Will it be priced @16k ?

I am looking for a PMP with good storage.

How is iPod classic 160GB ?


----------



## Terabyte (Aug 17, 2011)

Faun said:
			
		

> Will it be priced @16k ?


It will be priced mostly 20k(32GB), the same price at which the current iPod Touch 4G costs in official Apple stores.


			
				Faun said:
			
		

> How is iPod classic 160GB ?


With iPod classic you won't get access to the huge iOS App store.
As aniket said if you are more in music then you can have a look at Cowon alternatives.


----------



## Faun (Aug 17, 2011)

^^Guess I better wait then. Not liking anything from Cowon.


----------



## aniket.cain (Aug 17, 2011)

Faun said:


> ^^Guess I better wait then. Not liking anything from Cowon.



Well, you should read any audiophile forum, and read the reviews of any Cowon player. Anybody looking for the best audio experience in the consumer range is always suggested Cowon PMPs. The Cowon J3 has a cult following, and is regarded as one of the best audio player out there.


----------



## Krow (Aug 22, 2011)

Cowon is yet to release a true successor to the J3. I am waiting for that. 

@ Faun, do you really want access to the app store and to play games, use apps on the iPod? If you think you can do without that, a lot of people on head-fi.org have said that the latest iPod Classic has pretty good SQ.

Also why aren't you liking anything from Cowon? I mean I didn't get that. Looks wise? Or did you audition a Cowon and did not like it?

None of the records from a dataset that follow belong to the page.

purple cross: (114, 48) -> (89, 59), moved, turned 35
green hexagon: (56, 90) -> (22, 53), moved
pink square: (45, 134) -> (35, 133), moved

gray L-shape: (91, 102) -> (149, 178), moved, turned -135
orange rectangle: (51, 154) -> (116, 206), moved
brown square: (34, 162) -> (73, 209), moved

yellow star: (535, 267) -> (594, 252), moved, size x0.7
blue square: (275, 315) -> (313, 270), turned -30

Cowon J3 can play a vast array of file formats, something the iPod Touch can't.


----------



## VarDOS (Aug 22, 2011)

16k at this moment is no brainer deal. I got my own iPT4 64GB for 17.7k from USA last October. Ask to buy one for you too if anybody is coming from USA that will be best possible deal and you can get your iPT 32GB for 14k+ or if you can wait then wait for 15days may be Apple is coming up with 5th gen iPod Touches with 3G data facility.


----------



## pratik385 (Aug 22, 2011)

Wait for Apple's new one mate,


----------



## aniket.cain (Aug 22, 2011)

A friend got me the Cowon J3 16GB model from Korea for 8.7k only, and I am simply amazed by it. Coupled with my Klipsch X10i, it is audio nirvana.


----------



## xtremevicky (Aug 22, 2011)

For Music quality there is no match for Cowon J3 . I agree to that .

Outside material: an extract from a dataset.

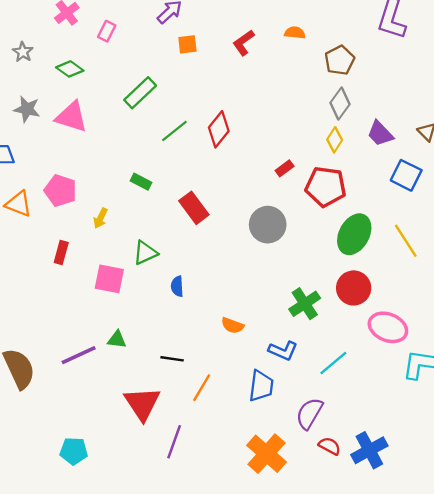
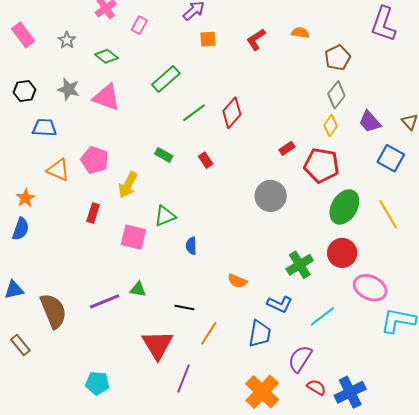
red rectangle: (194, 208) -> (206, 160), moved, size x0.6
yellow arrow: (101, 218) -> (128, 185), size x1.5

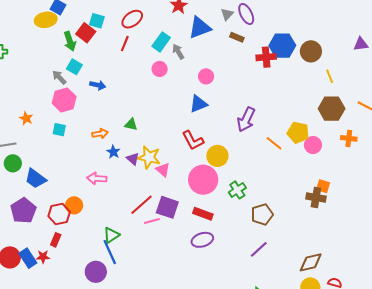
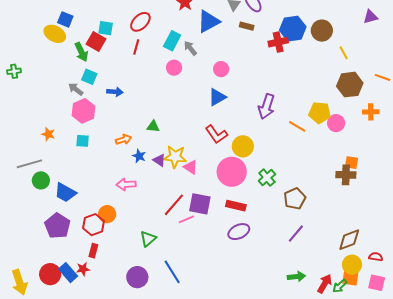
yellow ellipse: (46, 20) -> (55, 34), turned 45
blue line: (110, 252) -> (172, 272), moved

Add games , Apps and you have Ipod as a better product !


----------



## aniket.cain (Aug 22, 2011)

If someone is satisfied with the Audio Quality of iPod Touch, then it is no problem. I was not, so I sold it after using it for 2 weeks to get the J3. Even my Sony A844 sounds better than the iPod. I have been bestowed with pretty good ears, and I can make out small differences between different music outputs. Right now, I own an iPod Nano 3g, Sony Walkman A844 and Cowon J3 mp3 players. And Brainwavz M3, Klipsch S4, Sennheiser CX300II, Sennheiser HD 437, Sennheiser HD 448 and Klipsch X10i earphones and headphones. And Fiio E5 and Fiio E7 Amps. But if you are not that much into the SQ, then you should get the iPod.


----------



## Zangetsu (Aug 22, 2011)

@Faun: u will get ipod 4G 32GB in a lot lesser price than 16k


----------



## Faun (Aug 23, 2011)

Currently on hold as got myself xonar stx. I'd rather go for clip+ than J3.


----------



## warrior047 (Dec 8, 2011)

are there any games like angry birds on D3 or J3 available as free? Need some best and simple casual games...where and how can I get them?



Zangetsu said:


> @Faun: u will get ipod 4G 32GB in a lot lesser price than 16k



Pls confirm the best price...the best on ebay is @ 16k


----------